Pull out each line of the data that includes the word "boxes".

··· Data to process ···

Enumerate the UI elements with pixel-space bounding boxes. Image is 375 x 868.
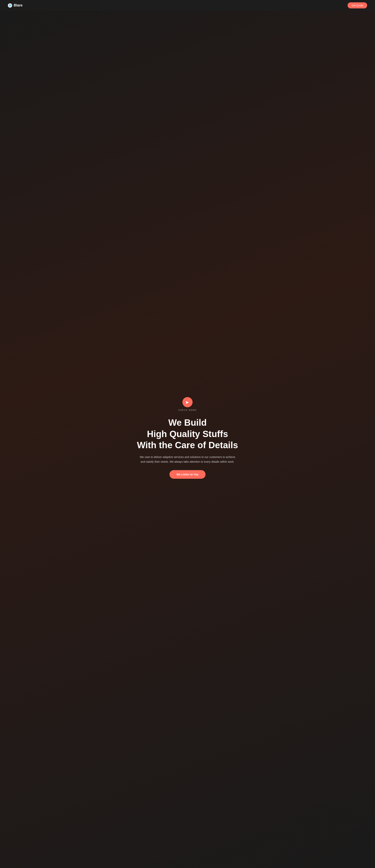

···
··· Data to process ···

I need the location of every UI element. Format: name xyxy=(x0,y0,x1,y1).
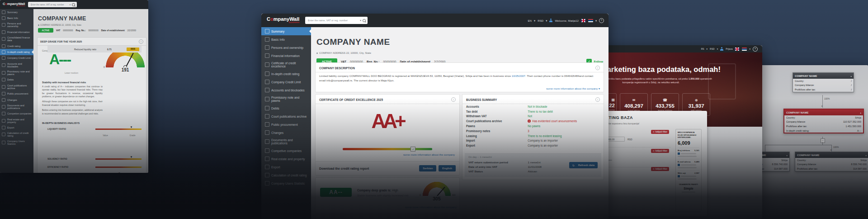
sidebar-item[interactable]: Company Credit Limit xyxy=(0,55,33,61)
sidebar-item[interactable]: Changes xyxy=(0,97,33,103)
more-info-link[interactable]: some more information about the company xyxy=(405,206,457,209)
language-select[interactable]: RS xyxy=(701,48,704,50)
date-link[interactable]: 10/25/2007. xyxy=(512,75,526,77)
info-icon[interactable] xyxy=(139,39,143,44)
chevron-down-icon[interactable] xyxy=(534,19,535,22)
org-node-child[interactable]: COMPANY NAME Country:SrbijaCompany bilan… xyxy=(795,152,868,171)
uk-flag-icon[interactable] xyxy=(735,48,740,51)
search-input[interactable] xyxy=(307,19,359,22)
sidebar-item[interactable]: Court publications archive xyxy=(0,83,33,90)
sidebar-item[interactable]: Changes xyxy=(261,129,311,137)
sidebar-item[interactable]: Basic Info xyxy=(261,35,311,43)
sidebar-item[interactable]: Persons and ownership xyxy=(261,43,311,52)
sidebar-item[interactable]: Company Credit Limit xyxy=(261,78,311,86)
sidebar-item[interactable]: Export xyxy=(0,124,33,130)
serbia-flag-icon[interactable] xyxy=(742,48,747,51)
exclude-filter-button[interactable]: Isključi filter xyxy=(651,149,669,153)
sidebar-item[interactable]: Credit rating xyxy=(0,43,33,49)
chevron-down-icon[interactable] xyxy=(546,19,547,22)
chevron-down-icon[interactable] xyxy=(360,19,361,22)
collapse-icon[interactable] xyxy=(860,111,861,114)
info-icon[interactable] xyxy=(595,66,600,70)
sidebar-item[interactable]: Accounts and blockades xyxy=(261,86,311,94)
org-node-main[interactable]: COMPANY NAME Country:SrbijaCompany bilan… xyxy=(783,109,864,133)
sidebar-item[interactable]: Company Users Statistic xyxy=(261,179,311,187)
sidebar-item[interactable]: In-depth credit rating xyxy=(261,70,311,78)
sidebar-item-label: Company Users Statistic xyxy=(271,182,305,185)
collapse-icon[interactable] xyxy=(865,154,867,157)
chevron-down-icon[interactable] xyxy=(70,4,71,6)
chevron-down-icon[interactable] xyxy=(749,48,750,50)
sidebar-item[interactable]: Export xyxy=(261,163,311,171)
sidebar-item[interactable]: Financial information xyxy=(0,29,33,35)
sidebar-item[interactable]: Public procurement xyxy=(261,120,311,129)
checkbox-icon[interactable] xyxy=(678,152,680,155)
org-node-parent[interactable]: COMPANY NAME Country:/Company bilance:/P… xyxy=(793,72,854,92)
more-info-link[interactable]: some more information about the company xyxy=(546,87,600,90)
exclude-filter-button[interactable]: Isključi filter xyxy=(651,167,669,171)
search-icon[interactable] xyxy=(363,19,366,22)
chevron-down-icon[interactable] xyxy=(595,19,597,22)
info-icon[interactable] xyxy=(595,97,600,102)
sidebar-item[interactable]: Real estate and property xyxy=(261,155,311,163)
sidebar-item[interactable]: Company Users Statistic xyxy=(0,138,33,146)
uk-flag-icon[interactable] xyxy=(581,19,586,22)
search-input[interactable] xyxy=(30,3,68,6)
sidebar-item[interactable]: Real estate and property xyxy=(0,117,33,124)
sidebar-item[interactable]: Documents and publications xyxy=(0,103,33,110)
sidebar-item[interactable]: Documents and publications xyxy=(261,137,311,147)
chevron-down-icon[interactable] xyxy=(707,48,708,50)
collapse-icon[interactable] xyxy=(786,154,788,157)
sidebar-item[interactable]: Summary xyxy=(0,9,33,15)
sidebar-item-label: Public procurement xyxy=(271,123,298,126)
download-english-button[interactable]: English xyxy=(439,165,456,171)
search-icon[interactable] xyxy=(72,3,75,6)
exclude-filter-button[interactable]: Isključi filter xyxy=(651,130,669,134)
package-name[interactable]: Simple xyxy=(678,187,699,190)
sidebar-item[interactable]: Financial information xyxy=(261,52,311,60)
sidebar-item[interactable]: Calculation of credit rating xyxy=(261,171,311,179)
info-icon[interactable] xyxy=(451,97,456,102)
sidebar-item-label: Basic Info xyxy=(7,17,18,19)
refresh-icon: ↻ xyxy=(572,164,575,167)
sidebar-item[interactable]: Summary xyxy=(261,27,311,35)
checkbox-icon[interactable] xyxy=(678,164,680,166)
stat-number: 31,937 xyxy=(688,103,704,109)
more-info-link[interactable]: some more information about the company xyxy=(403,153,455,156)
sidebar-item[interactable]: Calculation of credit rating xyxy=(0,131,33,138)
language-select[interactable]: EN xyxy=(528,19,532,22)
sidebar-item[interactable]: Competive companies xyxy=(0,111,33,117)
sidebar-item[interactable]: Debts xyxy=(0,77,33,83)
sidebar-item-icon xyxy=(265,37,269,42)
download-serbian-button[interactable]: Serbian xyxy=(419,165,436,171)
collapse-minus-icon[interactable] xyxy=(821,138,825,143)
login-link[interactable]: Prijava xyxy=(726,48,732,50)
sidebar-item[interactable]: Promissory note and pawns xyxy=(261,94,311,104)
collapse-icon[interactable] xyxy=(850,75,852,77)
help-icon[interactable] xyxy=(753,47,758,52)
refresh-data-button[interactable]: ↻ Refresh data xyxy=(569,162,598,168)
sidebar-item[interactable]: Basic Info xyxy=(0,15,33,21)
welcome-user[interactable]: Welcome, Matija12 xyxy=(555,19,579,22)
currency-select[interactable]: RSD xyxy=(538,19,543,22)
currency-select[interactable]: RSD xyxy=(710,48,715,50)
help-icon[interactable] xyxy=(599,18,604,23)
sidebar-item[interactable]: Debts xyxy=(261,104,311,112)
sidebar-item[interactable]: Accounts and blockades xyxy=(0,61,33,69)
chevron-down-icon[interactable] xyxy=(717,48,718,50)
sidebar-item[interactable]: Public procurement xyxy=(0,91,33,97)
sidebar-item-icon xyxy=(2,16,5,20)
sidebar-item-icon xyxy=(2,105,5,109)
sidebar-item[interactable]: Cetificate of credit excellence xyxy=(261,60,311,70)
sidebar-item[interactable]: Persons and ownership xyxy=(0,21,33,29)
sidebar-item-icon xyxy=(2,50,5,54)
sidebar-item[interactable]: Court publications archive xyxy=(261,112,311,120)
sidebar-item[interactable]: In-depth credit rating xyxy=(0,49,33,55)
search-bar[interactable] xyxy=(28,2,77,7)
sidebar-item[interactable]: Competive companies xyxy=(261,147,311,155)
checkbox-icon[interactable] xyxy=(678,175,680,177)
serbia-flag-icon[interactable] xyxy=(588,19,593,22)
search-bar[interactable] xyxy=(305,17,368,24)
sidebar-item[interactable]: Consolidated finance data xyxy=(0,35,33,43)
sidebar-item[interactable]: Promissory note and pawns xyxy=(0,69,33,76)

···
··· Data to process ···

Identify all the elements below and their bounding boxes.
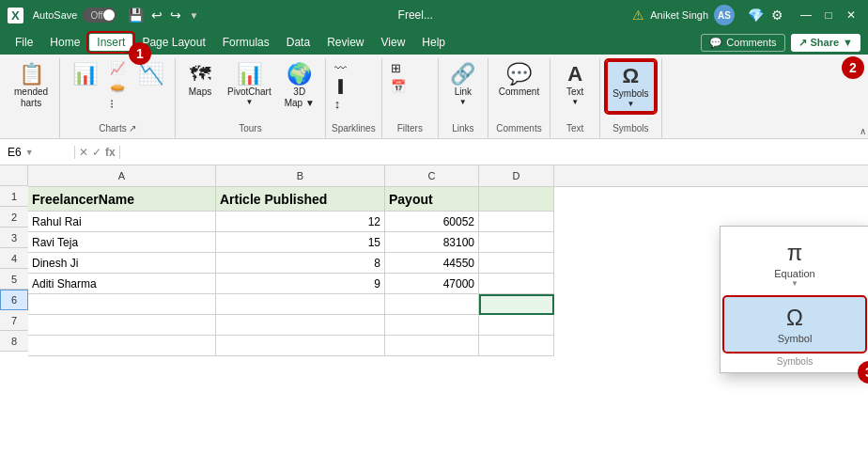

···

* [Response]
Enumerate the UI elements with pixel-space bounding boxes. Image is 375 x 868.
Identify all the elements below and their bounding boxes.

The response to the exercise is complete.